I could imagine sandboxing eventually replacing legacy include scanners, but it doesn't seem like Bazel is there yet (at least for C++ code); sandboxing is not yet supported on all platforms, to boot.

Good catch. I think writing @philwo will notify him so maybe he can comment on why that got disabled.

I'll have a look at this issue tomorrow. You are absolutely right, in that the following conditions should hold, no matter whether you use the standalone or the sandboxed strategy:

  • When header files listed in the srcs or hdrs of a target have changed, Bazel should rebuild the target.
  • When you forget to add header files to srcs / hdrs that are required by the target, the build should fail. (In case the sandbox is used, it will fail, because the unlisted files are simply not there, in case the sandbox is not used, it will fail, because Bazel does an after-the-fact check which include files were accessed [--hdrs_check=strict].)

There should also be a test that catches if it doesn't work as just described, of course. Commit dd16491 was not intended to affect the two above mentioned conditions or the behavior of hdrs_check. It merely disables a feature that is not available in Bazel. If it caused the regression you've seen, this is unintended and will be fixed.

AFAIK we have no plans to remove hdrs_check, as it's a helpful check on systems where sandboxing is not available. I'll also ping a colleague tomorrow to make sure the user manual is up to date regarding hdrs_check.

Thanks for taking a look at this.

When using --hdrs_check=loose or --hdrs_check=warn, it looks like Bazel tries to handle incremental rebuilds correctly even when header files are missed from srcs and hdrs. In my limited testing (with HARD_DISABLE_CC_INCLUDE_SCANNING flipped), that seems to work. I don't currently want to use that, but it seems like a potentially useful (and somewhat surprising) feature which people might use if it's documented.

Related question this brings up: is C++ compilation supposed to use the sandbox? My experience has been that even on systems which do support sandboxing, C++ compilation done by Bazel is never sandboxed. I did my testing related to this issue on a system which uses the sandbox, and Bazel happily compiled C++ files which include headers not declared as inputs in any way.

I can confirm that with Bazel HEAD, neither hdrs_check nor sandboxing work for C++ compilation and links. Luckily, according to my tests, (re-)builds are still correct when all inputs are specified in srcs / hdrs, but when they're not, Bazel currently does not alert you to this fact and does not rebuild targets if non-specified files changed.

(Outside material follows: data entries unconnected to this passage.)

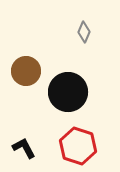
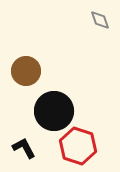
gray diamond: moved 16 px right, 12 px up; rotated 40 degrees counterclockwise
black circle: moved 14 px left, 19 px down
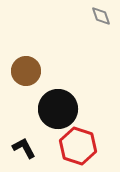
gray diamond: moved 1 px right, 4 px up
black circle: moved 4 px right, 2 px up
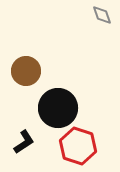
gray diamond: moved 1 px right, 1 px up
black circle: moved 1 px up
black L-shape: moved 6 px up; rotated 85 degrees clockwise
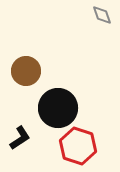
black L-shape: moved 4 px left, 4 px up
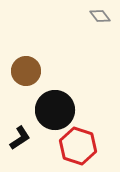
gray diamond: moved 2 px left, 1 px down; rotated 20 degrees counterclockwise
black circle: moved 3 px left, 2 px down
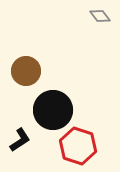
black circle: moved 2 px left
black L-shape: moved 2 px down
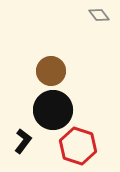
gray diamond: moved 1 px left, 1 px up
brown circle: moved 25 px right
black L-shape: moved 3 px right, 1 px down; rotated 20 degrees counterclockwise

As this is a serious regression & possible correctness issue, I'll fix this ASAP. I'll keep you updated. Hopefully I have a full fix & tests for this by tomorrow.

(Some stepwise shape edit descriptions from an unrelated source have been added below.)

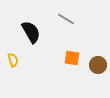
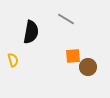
black semicircle: rotated 40 degrees clockwise
orange square: moved 1 px right, 2 px up; rotated 14 degrees counterclockwise
brown circle: moved 10 px left, 2 px down
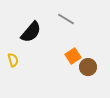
black semicircle: rotated 30 degrees clockwise
orange square: rotated 28 degrees counterclockwise
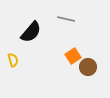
gray line: rotated 18 degrees counterclockwise
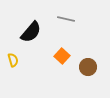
orange square: moved 11 px left; rotated 14 degrees counterclockwise
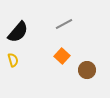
gray line: moved 2 px left, 5 px down; rotated 42 degrees counterclockwise
black semicircle: moved 13 px left
brown circle: moved 1 px left, 3 px down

Please don't rely on hdrs_check=loose or warn, even if it seems to work - these should eventually go away. The "auto detection" behavior will certainly not work with sandboxing or any upcoming remote execution strategy and should really be avoided.

So, I now have a fix for this that:

  • Makes C++ compilation finally work with sandboxing.
  • Makes hdrs_check work again for when you can't / don't want to use sandboxing.
  • Adds tests for everything.

There's one remaining issue that I have to fix tomorrow morning, then it goes to code review and then live. Will keep you updated.

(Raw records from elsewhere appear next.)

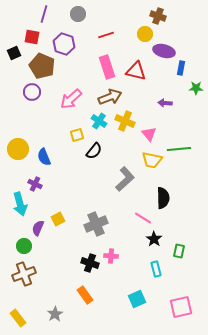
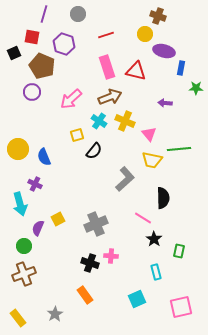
cyan rectangle at (156, 269): moved 3 px down
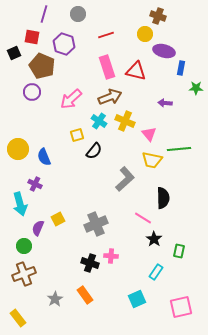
cyan rectangle at (156, 272): rotated 49 degrees clockwise
gray star at (55, 314): moved 15 px up
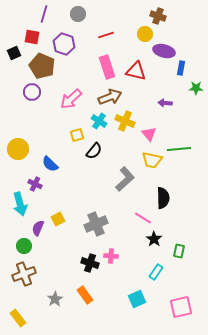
blue semicircle at (44, 157): moved 6 px right, 7 px down; rotated 24 degrees counterclockwise
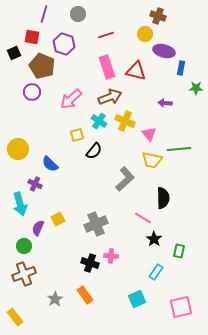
yellow rectangle at (18, 318): moved 3 px left, 1 px up
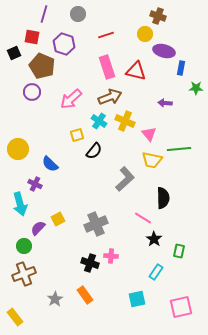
purple semicircle at (38, 228): rotated 21 degrees clockwise
cyan square at (137, 299): rotated 12 degrees clockwise
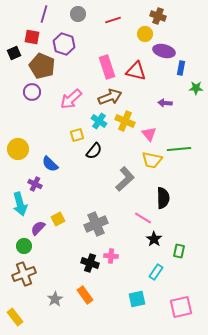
red line at (106, 35): moved 7 px right, 15 px up
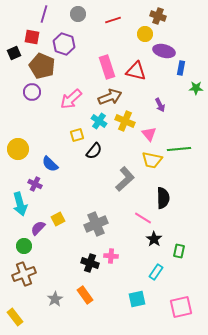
purple arrow at (165, 103): moved 5 px left, 2 px down; rotated 120 degrees counterclockwise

Update: I've submitted the temporary workaround of flipping the HARD_DISABLE_CC_INCLUDE_SCANNING constant to false again, while the more complex fix that really fixes the root cause is in review. This makes hdrs_check work again, while sandboxing will still not work (it silently falls back to non-sandboxed execution). The change should get pushed to the repository later today.

This bug still exists, but in more restricted form. It reproduces only when:

  1. Sandboxing is disabled (or building on a non-sandbox-supported platform, like OS X)
  2. Include files are inside a directory referenced with includes, e.g. includes = ["."]

Could you please reopen?

Sadly, I cannot enable sandboxed builds because of #420 (and because Mac OS X).

Use of cc_inc_library() results in correct incremental compilation, and so is a resonable workaround for includes = ["."]; however, it will not result in the reporting of undeclared includes.

The followup issue is tracked in #1162.